■ WORK ORDER
If an entry holds a picture, leave that picture out; copy everything else exactly.

-.-.-

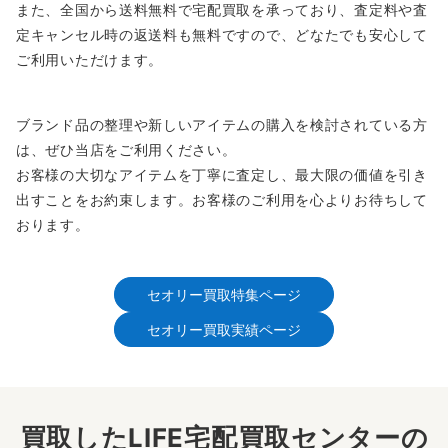
また、全国から送料無料で宅配買取を承っており、査定料や査
定キャンセル時の返送料も無料ですので、どなたでも安心して
ご利用いただけます。
ブランド品の整理や新しいアイテムの購入を検討されている方
は、ぜひ当店をご利用ください。
お客様の大切なアイテムを丁寧に査定し、最大限の価値を引き
出すことをお約束します。お客様のご利用を心よりお待ちして
おります。
セオリー買取特集ページ
セオリー買取実績ページ
買取したLIFE宅配買取センターの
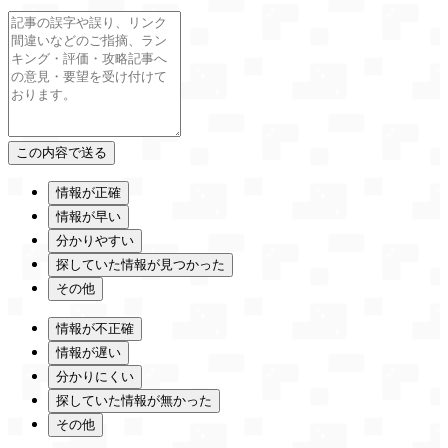
情報が正確
情報が早い
分かりやすい
探していた情報が見つかった
その他
情報が不正確
情報が遅い
分かりにくい
探していた情報が無かった
その他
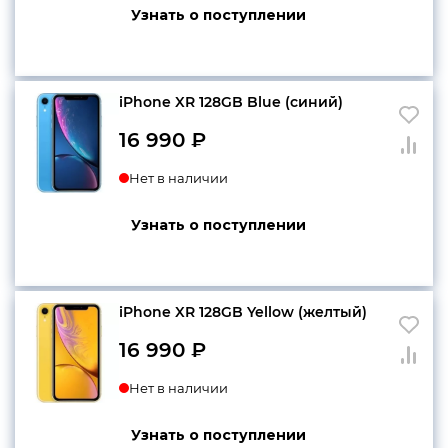
Узнать о поступлении
iPhone XR 128GB Blue (синий)
16 990
₽
Нет в наличии
Узнать о поступлении
iPhone XR 128GB Yellow (желтый)
16 990
₽
Нет в наличии
Узнать о поступлении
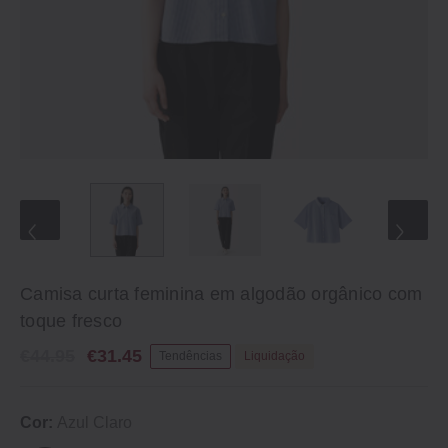
Camisa curta feminina em algodão orgânico com
toque fresco
€44.95
€31.45
Tendências
Liquidação
Cor:
Azul Claro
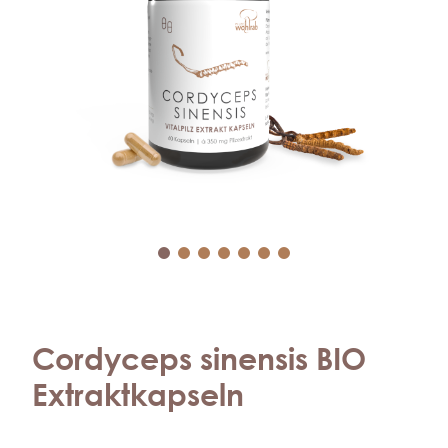
Cordyceps sinensis BIO
Extraktkapseln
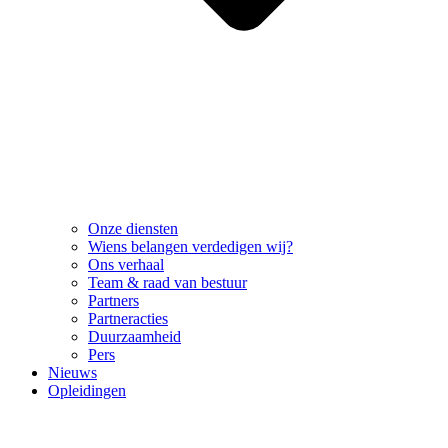
Onze diensten
Wiens belangen verdedigen wij?
Ons verhaal
Team & raad van bestuur
Partners
Partneracties
Duurzaamheid
Pers
Nieuws
Opleidingen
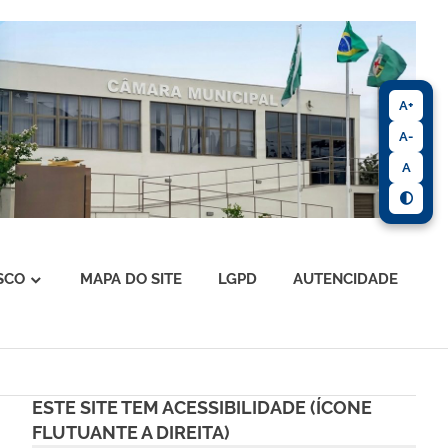
A+
A-
A
SCO
MAPA DO SITE
LGPD
AUTENCIDADE
ESTE SITE TEM ACESSIBILIDADE (ÍCONE
FLUTUANTE A DIREITA)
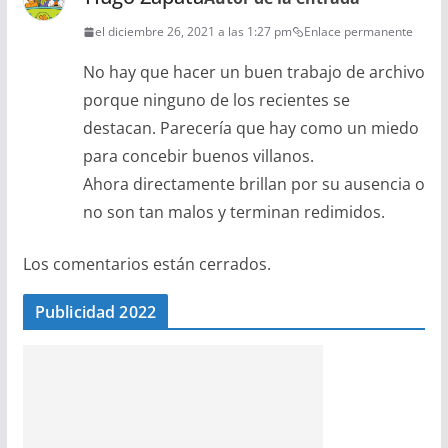
el diciembre 26, 2021 a las 1:27 pm
Enlace permanente
No hay que hacer un buen trabajo de archivo
porque ninguno de los recientes se
destacan. Parecería que hay como un miedo
para concebir buenos villanos.
Ahora directamente brillan por su ausencia o
no son tan malos y terminan redimidos.
Los comentarios están cerrados.
Publicidad 2022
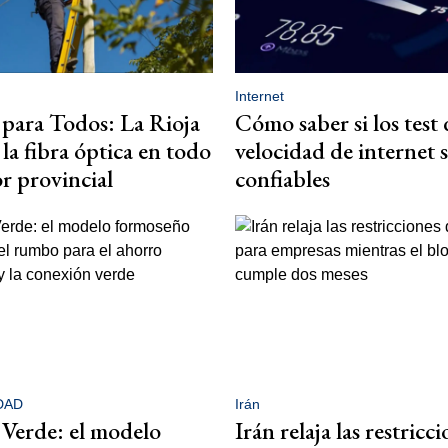
Internet
 para Todos: La Rioja
Cómo saber si los test 
la fibra óptica en todo
velocidad de internet 
or provincial
confiables
DAD
Irán
 Verde: el modelo
Irán relaja las restricc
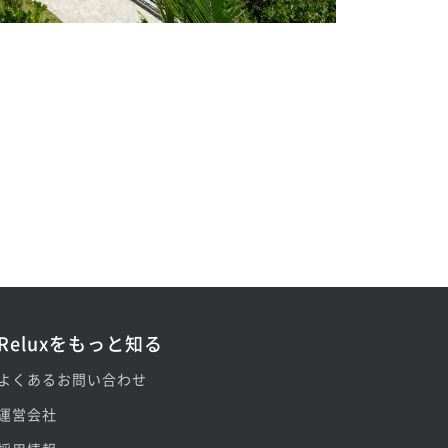
Reluxをもっと知る
よくあるお問い合わせ
運営会社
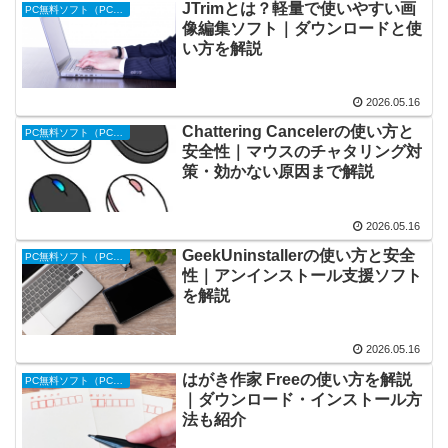
JTrimとは？軽量で使いやすい画
PC無料ソフト（PC便利ツール）
像編集ソフト｜ダウンロードと使
い方を解説
2026.05.16
Chattering Cancelerの使い方と
PC無料ソフト（PC便利ツール）
安全性｜マウスのチャタリング対
策・効かない原因まで解説
2026.05.16
GeekUninstallerの使い方と安全
PC無料ソフト（PC便利ツール）
性｜アンインストール支援ソフト
を解説
2026.05.16
はがき作家 Freeの使い方を解説
PC無料ソフト（PC便利ツール）
｜ダウンロード・インストール方
法も紹介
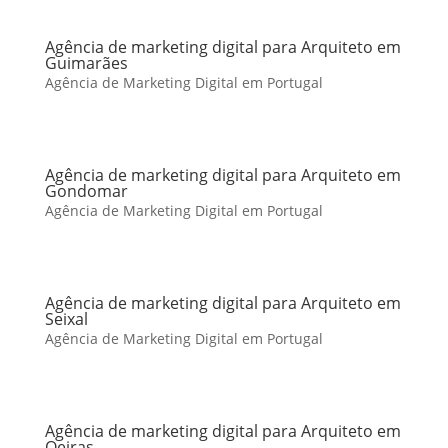
Agência de marketing digital para Arquiteto em
Guimarães
Agência de Marketing Digital em Portugal
Agência de marketing digital para Arquiteto em
Gondomar
Agência de Marketing Digital em Portugal
Agência de marketing digital para Arquiteto em
Seixal
Agência de Marketing Digital em Portugal
Agência de marketing digital para Arquiteto em
Oeiras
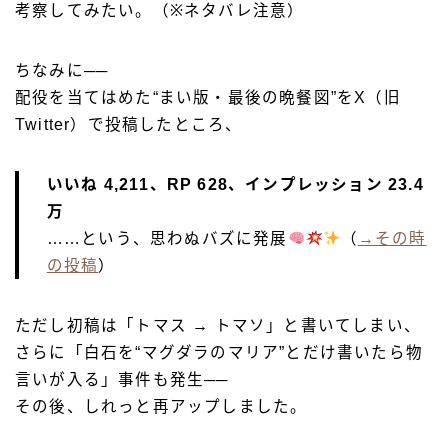
考察してみたい。（※ネタバレ注意）
ちなみに──
配役を当てはめた“まい版・最後の晩餐図”をX（旧
Twitter）で投稿したところ、
いいね 4,211、RP 628、インプレッション 23.4
万
……という、思わぬバズに発展
（
→その時
の投稿
）
ただし初稿は「トマス → トマソ」と書いてしまい、
さらに「白石を“マグダラのマリア”とだけ書いたら物
言いが入る」事件も発生──
その後、しれっと再アップしました。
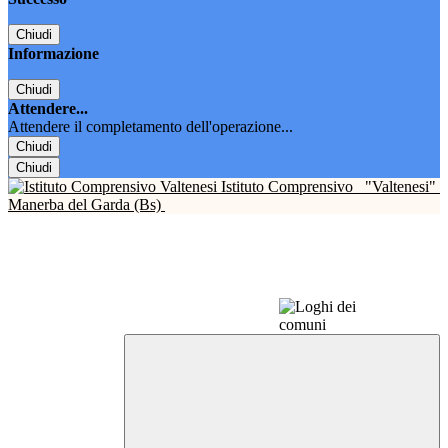
Chiudi
Informazione
Chiudi
Attendere...
Attendere il completamento dell'operazione...
Chiudi
Chiudi
Istituto Comprensivo
"Valtenesi"
Manerba del Garda (Bs)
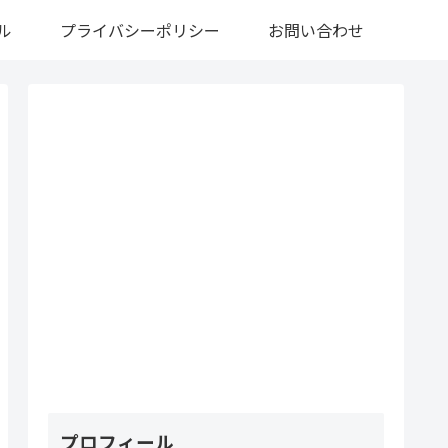
ル
プライバシーポリシー
お問い合わせ
プロフィール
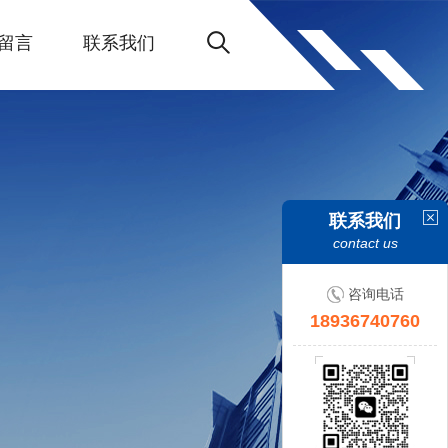
留言
联系我们
联系我们
contact us
咨询电话
18936740760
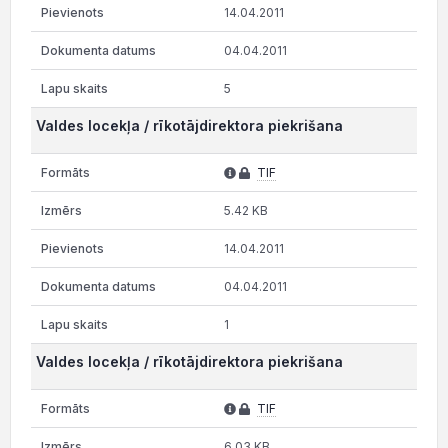
14.04.2011
04.04.2011
5
Valdes locekļa / rīkotājdirektora piekrišana
TIF
5.42 KB
14.04.2011
04.04.2011
1
Valdes locekļa / rīkotājdirektora piekrišana
TIF
6.03 KB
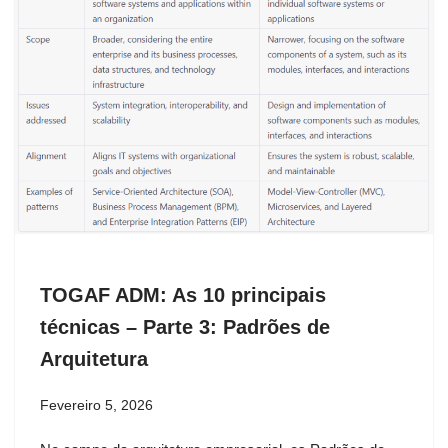
TOGAF ADM: As 10 principais
técnicas – Parte 3: Padrões de
Arquitetura
Fevereiro 5, 2026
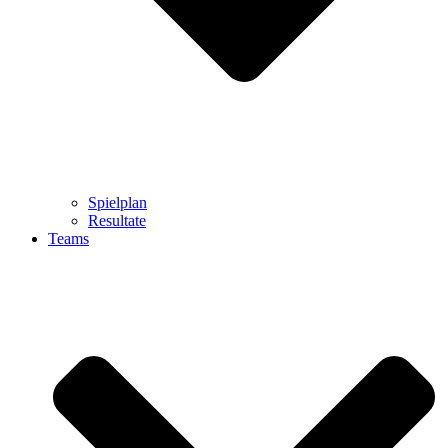
Spielplan
Resultate
Teams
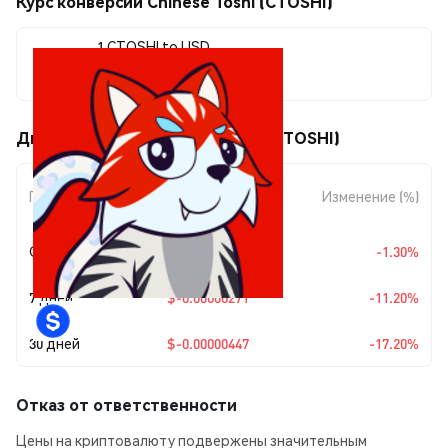
Курс конверсии Chinese Toshi (CTOSHI)
1 CTOSHI to USD
$0.0000215
Движения цены Chinese Toshi (CTOSHI)
Изменение
Период
Изменение (%)
суммы
Сегодня
$-0.00000028
-1.30%
7 дней
$-0.00000271
-11.20%
30 дней
$-0.00000447
-17.20%
Отказ от ответственности
Цены на криптовалюту подвержены значительным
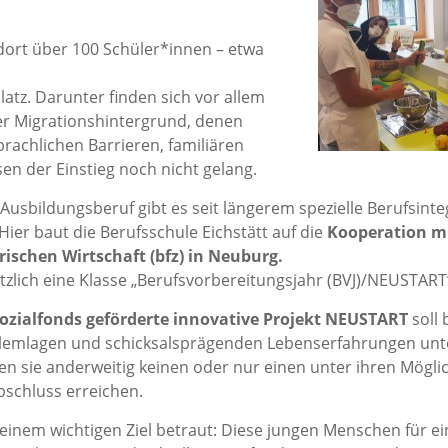
dort über 100 Schüler*innen – etwa
atz. Darunter finden sich vor allem
er Migrationshintergrund, denen
rachlichen Barrieren, familiären
 der Einstieg noch nicht gelang.
Ausbildungsberuf gibt es seit längerem spezielle Berufsinte
ier baut die Berufsschule Eichstätt auf die
Kooperation mi
ischen Wirtschaft (bfz) in Neuburg.
zlich eine Klasse „Berufsvorbereitungsjahr (BVJ)/NEUSTART“
ozialfonds geförderte innovative Projekt NEUSTART
soll 
lemlagen und schicksalsprägenden Lebenserfahrungen unte
n sie anderweitig keinen oder nur einen unter ihren Möglic
schluss erreichen.
einem wichtigen Ziel betraut: Diese jungen Menschen für ei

-.-.-

■ FINISHED TASK
また、全国から送料無料で宅配買取を承っており、査定料や査
定キャンセル時の返送料も無料ですので、どなたでも安心して
ご利用いただけます。
ブランド品の整理や新しいアイテムの購入を検討されている方
は、ぜひ当店をご利用ください。
お客様の大切なアイテムを丁寧に査定し、最大限の価値を引き
出すことをお約束します。お客様のご利用を心よりお待ちして
おります。
セオリー買取特集ページ
セオリー買取実績ページ
買取したLIFE宅配買取センターの
情報が正確
情報が早い
分かりやすい
探していた情報が見つかった
その他
情報が不正確
情報が遅い
分かりにくい
探していた情報が無かった
その他
Узнать о поступлении
iPhone XR 128GB Blue (синий)
16 990
₽
Нет в наличии
Узнать о поступлении
iPhone XR 128GB Yellow (желтый)
16 990
₽
Нет в наличии
Узнать о поступлении
Camisa curta feminina em algodão orgânico com
toque fresco
€44.95
€31.45
Tendências
Liquidação
Cor:
Azul Claro
Cordyceps sinensis BIO
Extraktkapseln
Onze diensten
Wiens belangen verdedigen wij?
Ons verhaal
Team & raad van bestuur
Partners
Partneracties
Duurzaamheid
Pers
Nieuws
Opleidingen
A+
A-
A
SCO
MAPA DO SITE
LGPD
AUTENCIDADE
ESTE SITE TEM ACESSIBILIDADE (ÍCONE
FLUTUANTE A DIREITA)
el diciembre 26, 2021 a las 1:27 pm
Enlace permanente
No hay que hacer un buen trabajo de archivo
porque ninguno de los recientes se
destacan. Parecería que hay como un miedo
para concebir buenos villanos.
Ahora directamente brillan por su ausencia o
no son tan malos y terminan redimidos.
Los comentarios están cerrados.
Publicidad 2022
Internet
 para Todos: La Rioja
Cómo saber si los test 
la fibra óptica en todo
velocidad de internet 
or provincial
confiables
DAD
Irán
 Verde: el modelo
Irán relaja las restricc
Reluxをもっと知る
よくあるお問い合わせ
運営会社
JTrimとは？軽量で使いやすい画
PC無料ソフト（PC便利ツール）
像編集ソフト｜ダウンロードと使
い方を解説
2026.05.16
Chattering Cancelerの使い方と
PC無料ソフト（PC便利ツール）
安全性｜マウスのチャタリング対
策・効かない原因まで解説
2026.05.16
GeekUninstallerの使い方と安全
PC無料ソフト（PC便利ツール）
性｜アンインストール支援ソフト
を解説
2026.05.16
はがき作家 Freeの使い方を解説
PC無料ソフト（PC便利ツール）
｜ダウンロード・インストール方
法も紹介
Agência de marketing digital para Arquiteto em
Guimarães
Agência de Marketing Digital em Portugal
Agência de marketing digital para Arquiteto em
Gondomar
Agência de Marketing Digital em Portugal
Agência de marketing digital para Arquiteto em
Seixal
Agência de Marketing Digital em Portugal
Agência de marketing digital para Arquiteto em
Oeiras
考察してみたい。（※ネタバレ注意）
ちなみに──
配役を当てはめた“まい版・最後の晩餐図”をX（旧
Twitter）で投稿したところ、
いいね 4,211、RP 628、インプレッション 23.4
万
……という、思わぬバズに発展
（
→その時
の投稿
）
ただし初稿は「トマス → トマソ」と書いてしまい、
さらに「白石を“マグダラのマリア”とだけ書いたら物
言いが入る」事件も発生──
その後、しれっと再アップしました。
Chiudi
Informazione
Chiudi
Attendere...
Attendere il completamento dell'operazione...
Chiudi
Chiudi
Istituto Comprensivo
"Valtenesi"
Manerba del Garda (Bs)
ル
プライバシーポリシー
お問い合わせ
プロフィール
留言
联系我们
联系我们
contact us
咨询电话
18936740760
14.04.2011
04.04.2011
5
Valdes locekļa / rīkotājdirektora piekrišana
TIF
5.42 KB
14.04.2011
04.04.2011
1
Valdes locekļa / rīkotājdirektora piekrišana
TIF
6.03 KB
TOGAF ADM: As 10 principais
técnicas – Parte 3: Padrões de
Arquitetura
Fevereiro 5, 2026
Spielplan
Resultate
Teams
Курс конверсии Chinese Toshi (CTOSHI)
1 CTOSHI to USD
$0.0000215
Движения цены Chinese Toshi (CTOSHI)
Изменение
Период
Изменение (%)
суммы
Сегодня
$-0.00000028
-1.30%
7 дней
$-0.00000271
-11.20%
30 дней
$-0.00000447
-17.20%
Отказ от ответственности
Цены на криптовалюту подвержены значительным
dort über 100 Schüler*innen – etwa
atz. Darunter finden sich vor allem
er Migrationshintergrund, denen
rachlichen Barrieren, familiären
 der Einstieg noch nicht gelang.
Ausbildungsberuf gibt es seit längerem spezielle Berufsinte
ier baut die Berufsschule Eichstätt auf die
Kooperation mi
ischen Wirtschaft (bfz) in Neuburg.
zlich eine Klasse „Berufsvorbereitungsjahr (BVJ)/NEUSTART“
ozialfonds geförderte innovative Projekt NEUSTART
soll 
lemlagen und schicksalsprägenden Lebenserfahrungen unte
n sie anderweitig keinen oder nur einen unter ihren Möglic
schluss erreichen.
einem wichtigen Ziel betraut: Diese jungen Menschen für ei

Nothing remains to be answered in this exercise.